(Exercise prompt) The line containing "dass Sie uns" marks the end; write out exactly every line from the start of the data up to and including it, without the pictures.

### Material shown

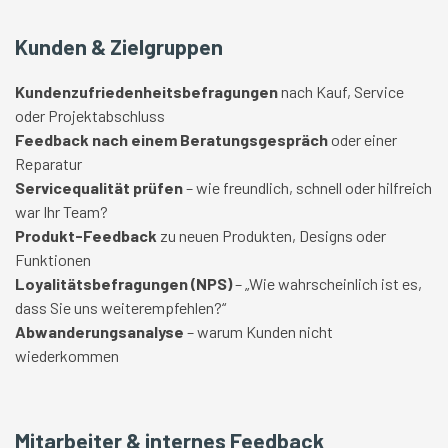
Kunden & Zielgruppen
Kundenzufriedenheitsbefragungen
nach Kauf, Service
oder Projektabschluss
Feedback nach einem Beratungsgespräch
oder einer
Reparatur
Servicequalität prüfen
– wie freundlich, schnell oder hilfreich
war Ihr Team?
Produkt-Feedback
zu neuen Produkten, Designs oder
Funktionen
Loyalitätsbefragungen (NPS)
– „Wie wahrscheinlich ist es,
dass Sie uns weiterempfehlen?“
Abwanderungsanalyse
– warum Kunden nicht
wiederkommen
Mitarbeiter & internes Feedback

######

(Expected answer)
Kunden & Zielgruppen
Kundenzufriedenheitsbefragungen
nach Kauf, Service
oder Projektabschluss
Feedback nach einem Beratungsgespräch
oder einer
Reparatur
Servicequalität prüfen
– wie freundlich, schnell oder hilfreich
war Ihr Team?
Produkt-Feedback
zu neuen Produkten, Designs oder
Funktionen
Loyalitätsbefragungen (NPS)
– „Wie wahrscheinlich ist es,
dass Sie uns weiterempfehlen?“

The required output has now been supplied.